=== Section Start ===

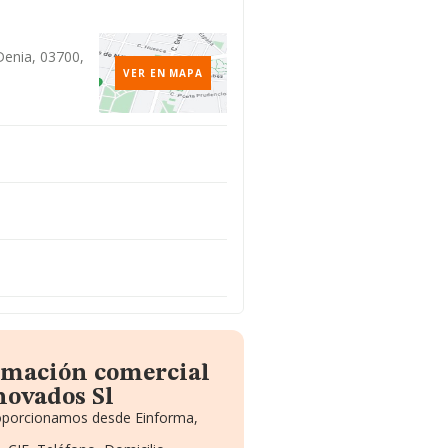
Denia, 03700,
VER EN MAPA
ormación comercial
ovados Sl
proporcionamos desde Einforma,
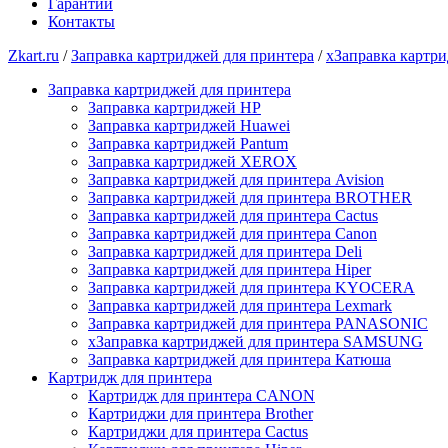
Гарантии
Контакты
Zkart.ru
/
Заправка картриджей для принтера
/
xЗаправка карт
Заправка картриджей для принтера
Заправка картриджей HP
Заправка картриджей Huawei
Заправка картриджей Pantum
Заправка картриджей XEROX
Заправка картриджей для принтера Avision
Заправка картриджей для принтера BROTHER
Заправка картриджей для принтера Cactus
Заправка картриджей для принтера Canon
Заправка картриджей для принтера Deli
Заправка картриджей для принтера Hiper
Заправка картриджей для принтера KYOCERA
Заправка картриджей для принтера Lexmark
Заправка картриджей для принтера PANASONIC
xЗаправка картриджей для принтера SAMSUNG
Заправка картриджей для принтера Катюша
Картридж для принтера
Картридж для принтера CANON
Картриджи для принтера Brother
Картриджи для принтера Cactus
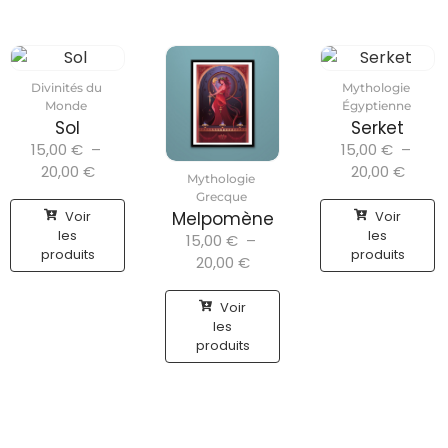
Divinités du
Mythologie
Monde
Égyptienne
Sol
Serket
15,00
€
–
15,00
€
–
20,00
€
20,00
€
Mythologie
Grecque
Voir
Voir
Melpomène
les
les
15,00
€
–
produits
produits
20,00
€
Voir
les
produits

=== Section End ===

ASSIGNMENT: Write everything in the records out exactly, apart from the pictures.

ANSWER SPACE:
Denia, 03700,
VER EN MAPA
ormación comercial
ovados Sl
proporcionamos desde Einforma,
Гарантии
Контакты
Zkart.ru
/
Заправка картриджей для принтера
/
xЗаправка карт
Заправка картриджей для принтера
Заправка картриджей HP
Заправка картриджей Huawei
Заправка картриджей Pantum
Заправка картриджей XEROX
Заправка картриджей для принтера Avision
Заправка картриджей для принтера BROTHER
Заправка картриджей для принтера Cactus
Заправка картриджей для принтера Canon
Заправка картриджей для принтера Deli
Заправка картриджей для принтера Hiper
Заправка картриджей для принтера KYOCERA
Заправка картриджей для принтера Lexmark
Заправка картриджей для принтера PANASONIC
xЗаправка картриджей для принтера SAMSUNG
Заправка картриджей для принтера Катюша
Картридж для принтера
Картридж для принтера CANON
Картриджи для принтера Brother
Картриджи для принтера Cactus
Divinités du
Mythologie
Monde
Égyptienne
Sol
Serket
15,00
€
–
15,00
€
–
20,00
€
20,00
€
Mythologie
Grecque
Voir
Voir
Melpomène
les
les
15,00
€
–
produits
produits
20,00
€
Voir
les
produits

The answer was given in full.